About this task: The response must be a precise copy of the records that follow.

Extracted entries:
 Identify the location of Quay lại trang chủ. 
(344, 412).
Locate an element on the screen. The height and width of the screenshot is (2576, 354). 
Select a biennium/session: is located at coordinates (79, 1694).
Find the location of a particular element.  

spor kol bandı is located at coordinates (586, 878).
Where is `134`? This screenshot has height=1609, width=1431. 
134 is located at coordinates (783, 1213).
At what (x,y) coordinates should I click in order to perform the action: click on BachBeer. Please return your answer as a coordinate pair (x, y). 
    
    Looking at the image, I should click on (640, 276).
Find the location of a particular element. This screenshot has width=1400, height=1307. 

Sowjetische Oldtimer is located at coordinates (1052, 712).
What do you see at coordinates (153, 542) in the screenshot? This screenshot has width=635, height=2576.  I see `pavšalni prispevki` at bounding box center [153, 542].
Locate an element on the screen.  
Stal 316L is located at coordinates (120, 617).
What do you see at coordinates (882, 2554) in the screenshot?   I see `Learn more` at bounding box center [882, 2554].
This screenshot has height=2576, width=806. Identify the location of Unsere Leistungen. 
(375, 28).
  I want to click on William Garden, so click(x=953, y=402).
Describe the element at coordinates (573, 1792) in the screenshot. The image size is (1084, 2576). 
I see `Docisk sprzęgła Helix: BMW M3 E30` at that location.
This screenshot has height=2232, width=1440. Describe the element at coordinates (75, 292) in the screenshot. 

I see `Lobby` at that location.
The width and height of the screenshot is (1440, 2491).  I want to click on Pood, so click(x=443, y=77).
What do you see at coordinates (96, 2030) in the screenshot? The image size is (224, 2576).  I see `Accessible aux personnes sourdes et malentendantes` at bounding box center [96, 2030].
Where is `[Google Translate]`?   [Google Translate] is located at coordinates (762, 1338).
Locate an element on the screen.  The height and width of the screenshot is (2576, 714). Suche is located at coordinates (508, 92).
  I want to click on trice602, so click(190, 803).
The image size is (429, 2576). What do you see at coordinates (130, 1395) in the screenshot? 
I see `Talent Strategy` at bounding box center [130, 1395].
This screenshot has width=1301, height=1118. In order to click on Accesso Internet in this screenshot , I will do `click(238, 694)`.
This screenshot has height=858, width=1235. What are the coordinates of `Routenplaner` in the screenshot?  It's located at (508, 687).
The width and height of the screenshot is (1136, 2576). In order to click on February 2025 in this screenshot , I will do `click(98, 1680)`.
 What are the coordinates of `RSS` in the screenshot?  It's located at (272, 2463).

Result:
 Identify the location of Quay lại trang chủ. 
(344, 412).
Locate an element on the screen. The height and width of the screenshot is (2576, 354). 
Select a biennium/session: is located at coordinates (79, 1694).
Find the location of a particular element.  

spor kol bandı is located at coordinates (586, 878).
Where is `134`? This screenshot has height=1609, width=1431. 
134 is located at coordinates (783, 1213).
At what (x,y) coordinates should I click in order to perform the action: click on BachBeer. Please return your answer as a coordinate pair (x, y). 
    
    Looking at the image, I should click on (640, 276).
Find the location of a particular element. This screenshot has width=1400, height=1307. 

Sowjetische Oldtimer is located at coordinates (1052, 712).
What do you see at coordinates (153, 542) in the screenshot? This screenshot has width=635, height=2576.  I see `pavšalni prispevki` at bounding box center [153, 542].
Locate an element on the screen.  
Stal 316L is located at coordinates (120, 617).
What do you see at coordinates (882, 2554) in the screenshot?   I see `Learn more` at bounding box center [882, 2554].
This screenshot has height=2576, width=806. Identify the location of Unsere Leistungen. 
(375, 28).
  I want to click on William Garden, so click(x=953, y=402).
Describe the element at coordinates (573, 1792) in the screenshot. The image size is (1084, 2576). 
I see `Docisk sprzęgła Helix: BMW M3 E30` at that location.
This screenshot has height=2232, width=1440. Describe the element at coordinates (75, 292) in the screenshot. 

I see `Lobby` at that location.
The width and height of the screenshot is (1440, 2491).  I want to click on Pood, so click(x=443, y=77).
What do you see at coordinates (96, 2030) in the screenshot? The image size is (224, 2576).  I see `Accessible aux personnes sourdes et malentendantes` at bounding box center [96, 2030].
Where is `[Google Translate]`?   [Google Translate] is located at coordinates (762, 1338).
Locate an element on the screen.  The height and width of the screenshot is (2576, 714). Suche is located at coordinates (508, 92).
  I want to click on trice602, so click(190, 803).
The image size is (429, 2576). What do you see at coordinates (130, 1395) in the screenshot? 
I see `Talent Strategy` at bounding box center [130, 1395].
This screenshot has width=1301, height=1118. In order to click on Accesso Internet in this screenshot , I will do `click(238, 694)`.
This screenshot has height=858, width=1235. What are the coordinates of `Routenplaner` in the screenshot?  It's located at (508, 687).
The width and height of the screenshot is (1136, 2576). In order to click on February 2025 in this screenshot , I will do `click(98, 1680)`.
 What are the coordinates of `RSS` in the screenshot?  It's located at (272, 2463).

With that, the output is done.